O professor de direito constitucional da PUC-SP, Roberto Dias, classificou o decreto como ilegal. Ponderou que a Constituição descreve como calamidade pública apenas situações decorrentes de desastres naturais.
“As hipóteses previstas na Constituição e regulamentadas pela lei dizem respeito a situações imprevisíveis que decorrem de causas naturais”, disse Dias. “E o caso do governo do Rio não se encaixa nessa hipótese legal. O argumento do governo é que há um problema financeiro. Não digo que não haja, mas essa fundamentação não caracteriza calamidade pública”, avaliou Dias.
Professor de direito constitucional da faculdade de Direito da Fundação Getúlio Vargas, Gustavo Schmidt considerou “inusitado” o decreto de calamidade encaminhado pelo governo do Rio.
“Não me lembro de um precedente como este”, disse o advogado, que considerou válida a argumentação do Estado. “Este decreto indica a eminência da calamidade pública, que diz respeito a uma situação de descontrole total que impacta na vida da sociedade como um todo. O Estado não poderia esperar a situação se agravar mais para tomar uma atitude”.

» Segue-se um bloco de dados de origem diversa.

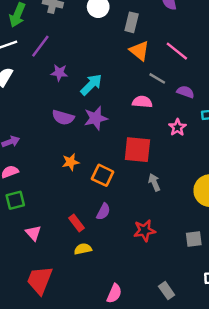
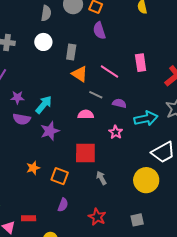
purple semicircle: (63, 117) -> (22, 119), moved
red rectangle: (76, 223) -> (29, 218), moved, turned -48
red star: (144, 231) -> (97, 217), turned -30

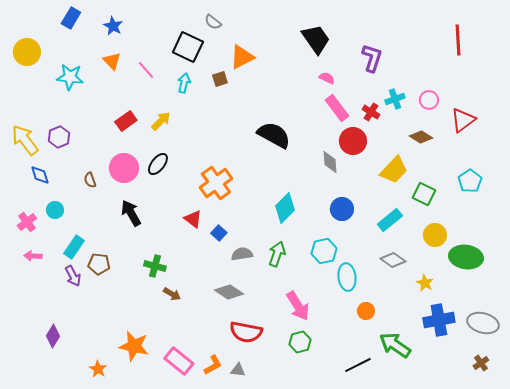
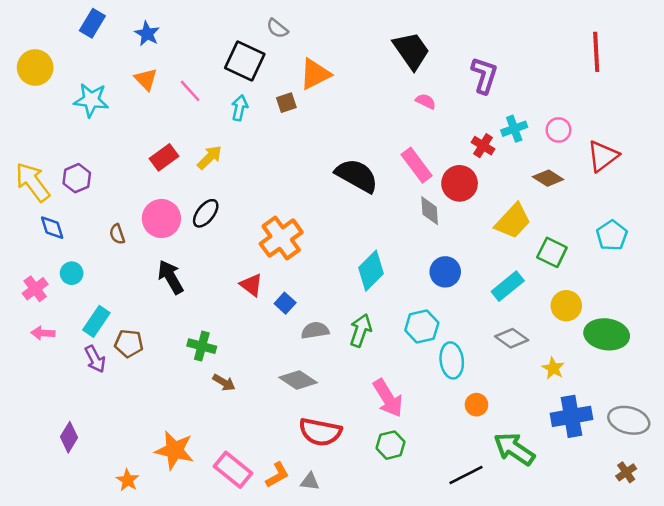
pink rectangle: (337, 108) -> (417, 165), moved

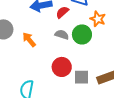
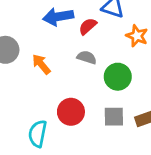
green circle: (82, 34) -> (118, 77), moved
red circle: (62, 67) -> (71, 112), moved

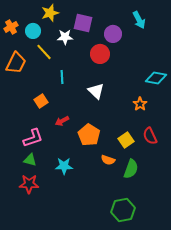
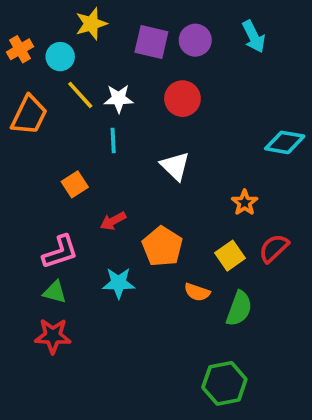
purple circle: (113, 34) -> (195, 40), moved
white star: (65, 37) -> (119, 99), moved
orange star: (140, 104) -> (245, 203), moved
red semicircle: (150, 136) -> (274, 248), turned 72
cyan star: (64, 166) -> (119, 283), moved

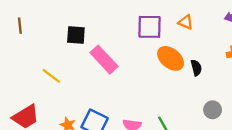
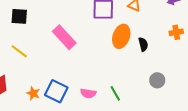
black square: (76, 35) -> (19, 16), moved
orange ellipse: (171, 58) -> (121, 36), turned 70

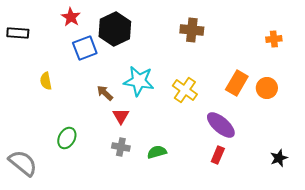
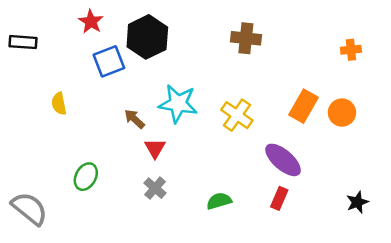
gray cross: (121, 147) -> (155, 188), turned 30
green semicircle: (157, 152) -> (219, 201), moved

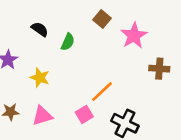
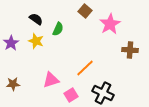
yellow star: (40, 78) -> (36, 41), moved
pink square: (84, 114) -> (71, 95), moved
pink triangle: (42, 116) -> (51, 80), moved

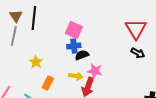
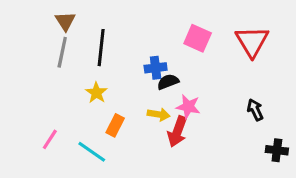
black line: (34, 18) -> (101, 48), moved
pink square: (74, 30) -> (198, 38), moved
black arrow: (138, 53) -> (255, 110), moved, turned -144

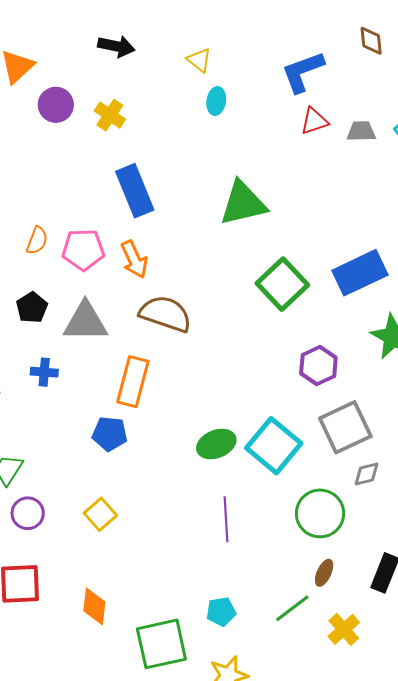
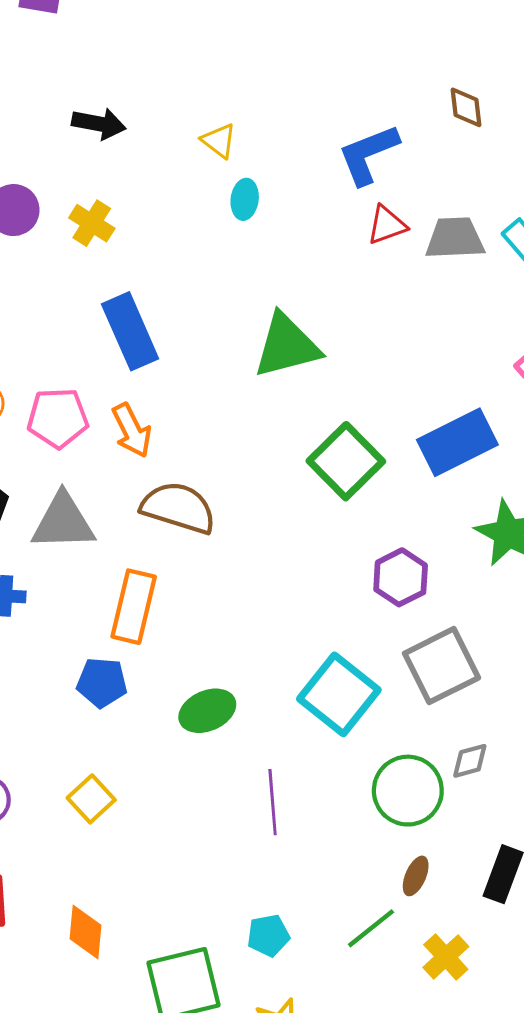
gray trapezoid: (361, 131) -> (455, 238), size x1.4
green ellipse: (216, 444) -> (207, 711), moved
gray diamond: (367, 474) -> (470, 761), moved

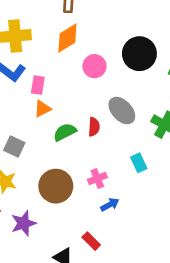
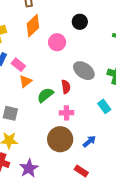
black circle: (139, 54) -> (80, 22), moved, size x0.6
pink rectangle: (38, 85) -> (18, 65), turned -48
pink cross: (97, 179) -> (66, 113), moved, turned 32
brown circle: (56, 186) -> (60, 139), moved

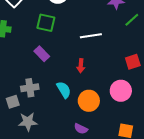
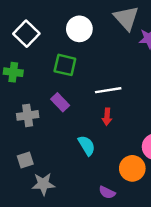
white line: (91, 36) -> (108, 90), moved
gray cross: (30, 88) -> (28, 115), moved
orange circle: (89, 101) -> (132, 168), moved

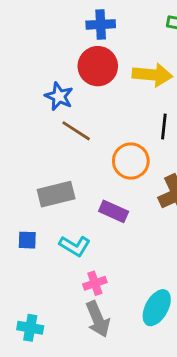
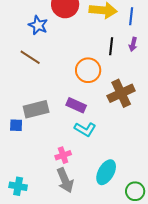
brown line: (76, 131) -> (30, 57), moved
gray rectangle: (56, 194) -> (36, 109), moved
cyan L-shape: (75, 246) -> (85, 129), moved

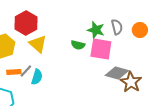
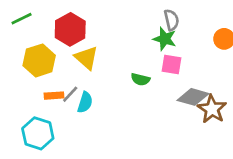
gray semicircle: (117, 27) -> (171, 20), moved
green semicircle: (78, 45) -> (140, 79), moved
pink square: (101, 49) -> (171, 65), size x0.7

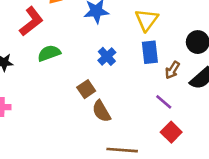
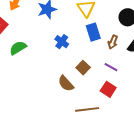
brown square: (86, 89) -> (83, 68), moved
red square: (171, 132) -> (108, 89), moved

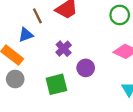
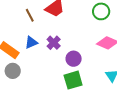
blue triangle: (26, 35) -> (31, 42), moved
green square: (56, 84) -> (73, 80), moved

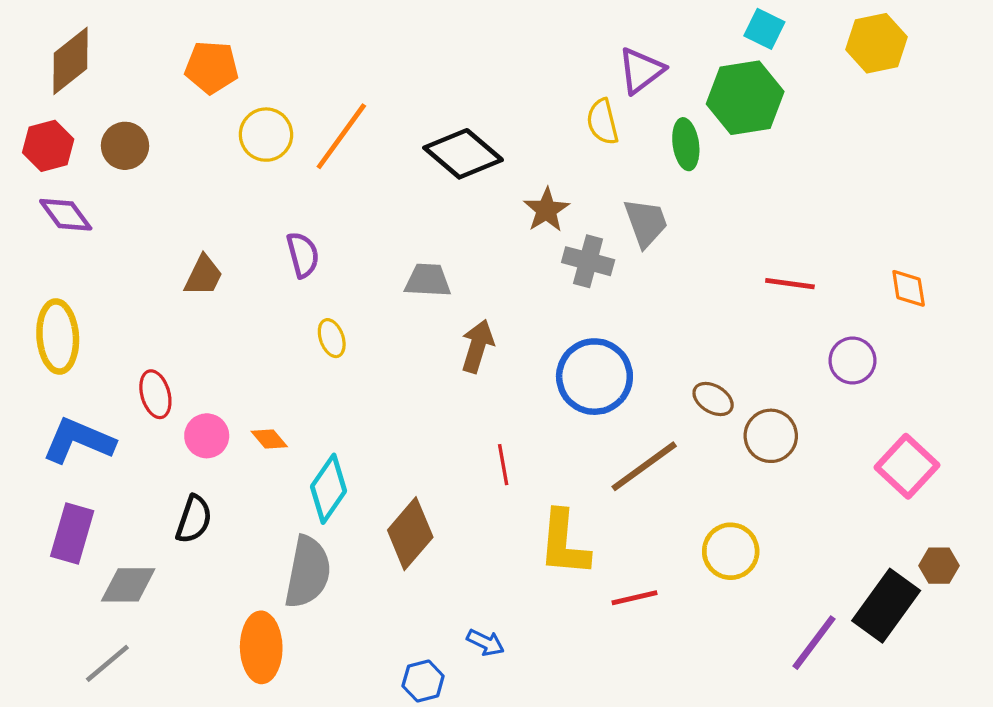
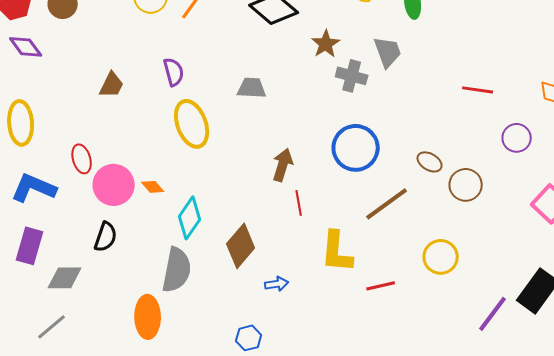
yellow ellipse: (332, 338) -> (192, 124), size x2.0
brown arrow: (478, 346) -> (283, 165), moved
pink circle: (207, 436) -> (114, 185), size x1.5
blue arrow: (486, 643) -> (277, 284), moved, turned -35

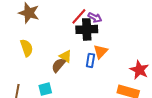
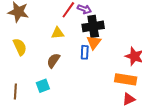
black cross: (87, 29) -> (93, 26), moved
yellow triangle: (66, 56) -> (58, 33), moved, turned -32

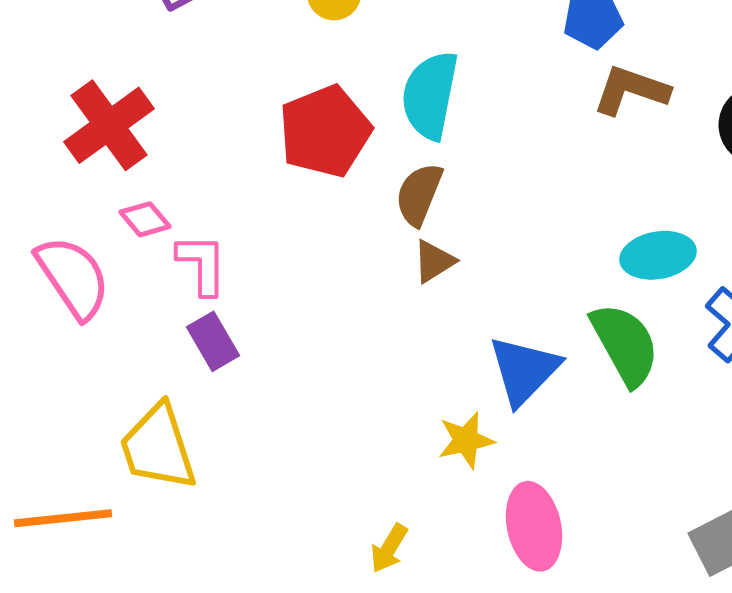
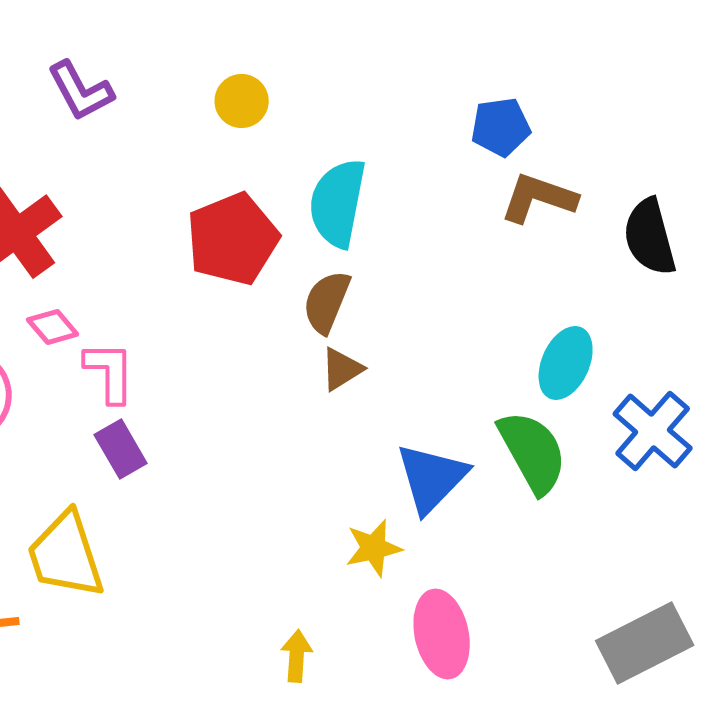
cyan ellipse: (658, 255) -> (566, 363), turned -56
yellow arrow: (389, 548) -> (297, 656), turned 153

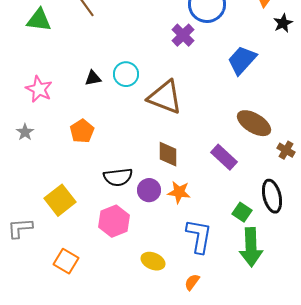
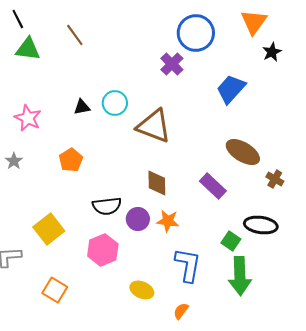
black ellipse: (272, 196) -> (261, 225), turned -68

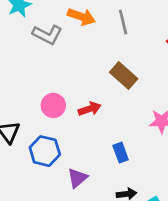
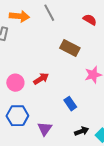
brown rectangle: (124, 76) -> (70, 48), moved

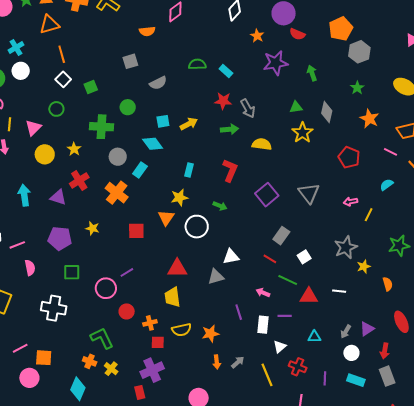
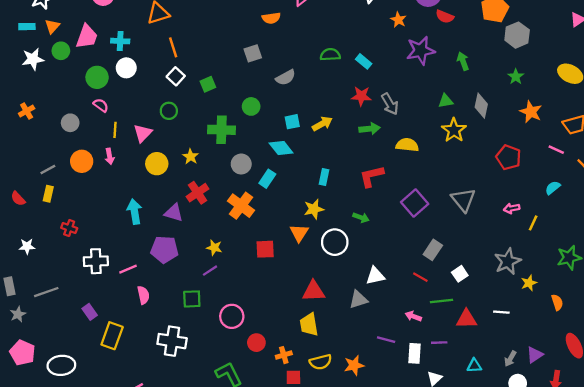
cyan cross: (16, 47) -> (120, 41), turned 35
red L-shape: (230, 170) -> (372, 176), turned -125
purple pentagon: (60, 238) -> (164, 249), moved
purple line: (127, 272) -> (210, 271), moved
green line: (288, 280) -> (442, 301), turned -30
purple line: (239, 312) -> (386, 340), turned -56

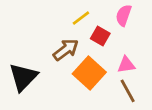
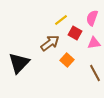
pink triangle: (126, 65) -> (94, 43), moved
orange square: (89, 73) -> (67, 60), size x0.6

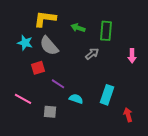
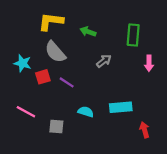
green rectangle: (106, 31) -> (133, 35), moved
cyan star: (25, 43) -> (23, 63), moved
purple line: (58, 84) -> (67, 82), moved
cyan rectangle: (107, 95) -> (121, 107), turned 66

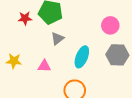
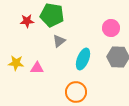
pink triangle: (44, 66) -> (37, 68), moved

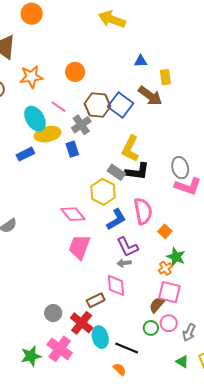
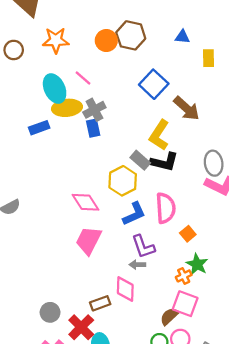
brown arrow: (150, 96) -> (186, 108), moved
brown hexagon: (97, 105) -> (131, 35), moved
gray cross: (81, 125) -> (94, 110), moved

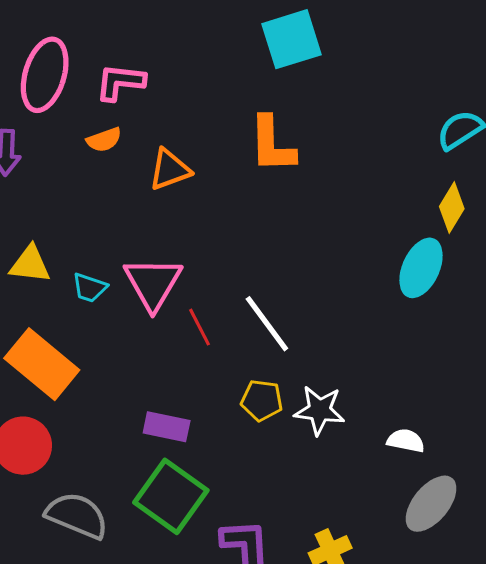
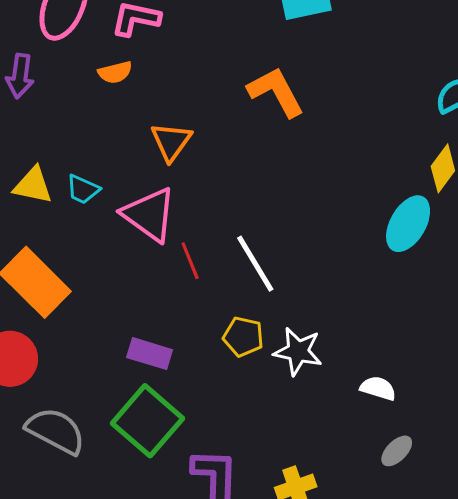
orange L-shape: (272, 144) -> (276, 92), turned 148
orange triangle: (170, 170) -> (171, 142), moved, turned -39
pink triangle: (153, 283) -> (149, 215), turned -30
cyan trapezoid: (90, 288) -> (83, 189), moved
gray ellipse: (431, 504) -> (397, 451), size x0.6

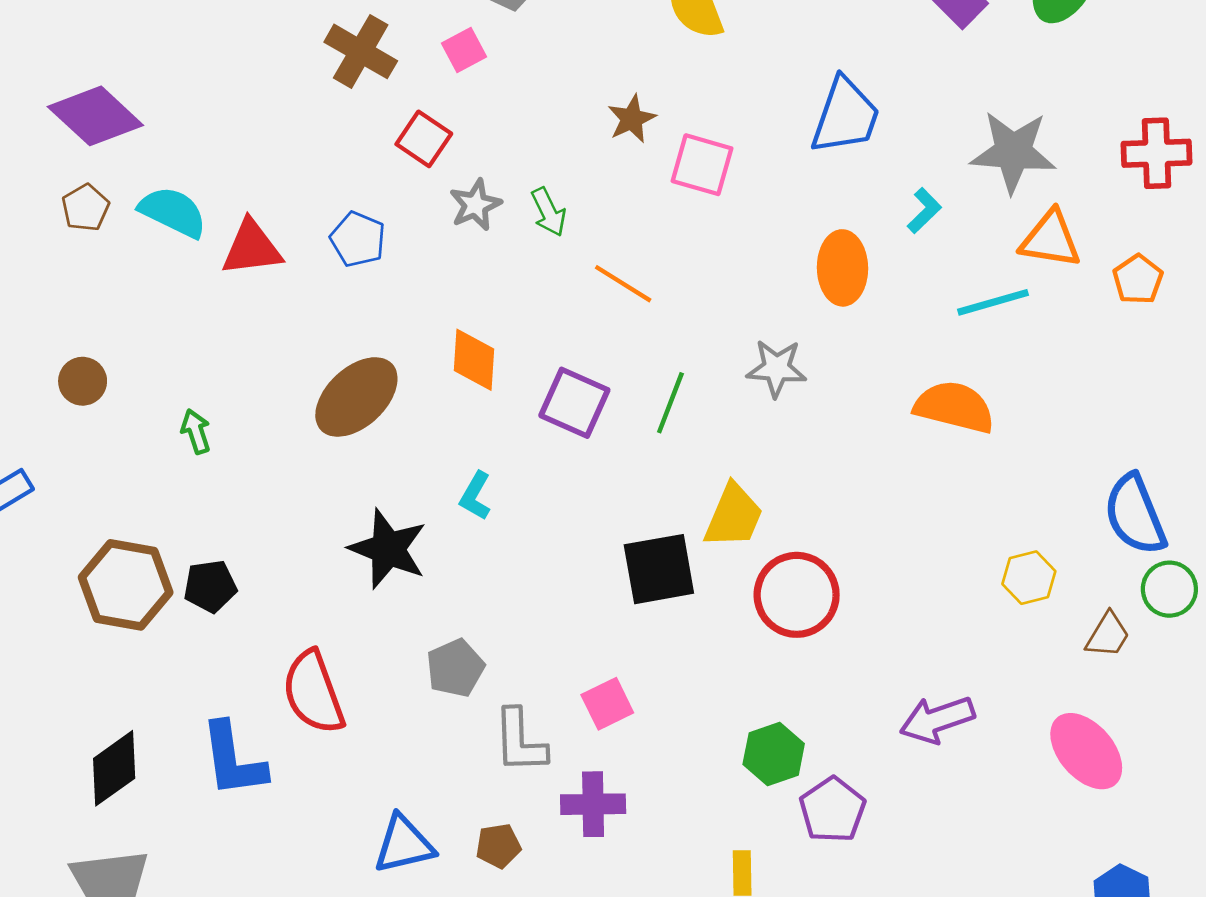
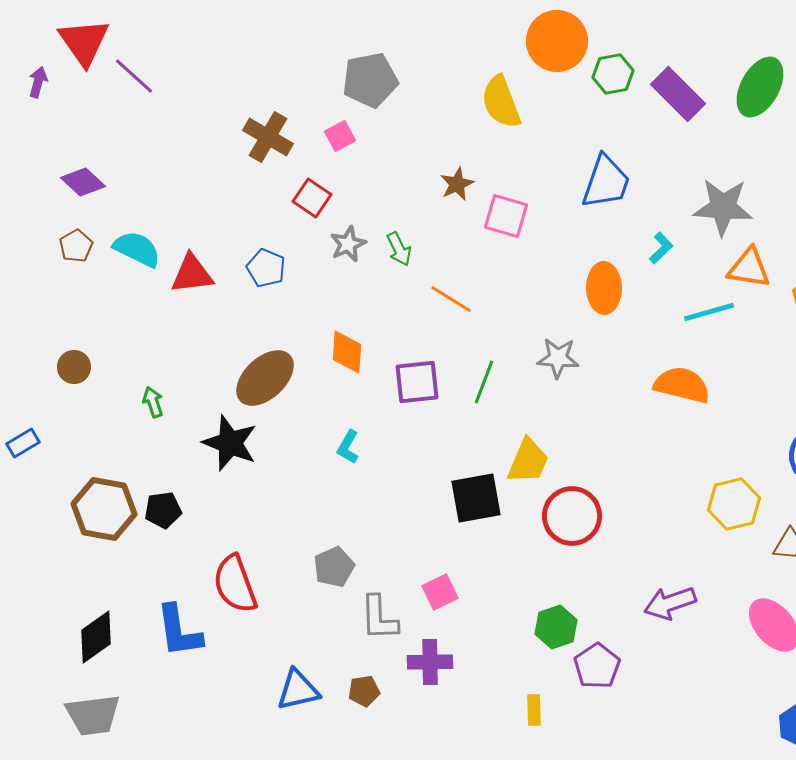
purple diamond: (95, 116) -> (83, 182), size x0.7
purple square: (574, 403) -> (417, 382), turned -30
black star: (388, 549) -> (230, 443), moved
yellow hexagon: (1029, 578) -> (734, 504), size x1.4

Em nota, o presidente da Fundação Getúlio Vargas, Carlos Ivan Simonsen Leal, considerou a medida “exemplar e corajosa, que permite trazer à tona a dificílima realidade fiscal do Estado do Rio”.
ENTENDA
Em um jantar na última quinta-feira, o governador em exercício do Rio, Francisco Dornelles (PP), levou ao presidente interino Michel Temer a proposta de um decreto para destravar os repasses do governo federal ao Estado.
Também estavam presentes o ministro da Fazenda, Henrique Meirelles, o secretário do Programa de Parcerias e Investimentos, Moreira Franco, o prefeito do Rio, Eduardo Paes, e o presidente da Assembleia Legislativa do Rio, Jorge Picciani.
O Rio não pode receber verba federal porque deu um calote na Agência Francesa de Desenvolvimento em maio. O decreto, na prática, contorna a restrição legal.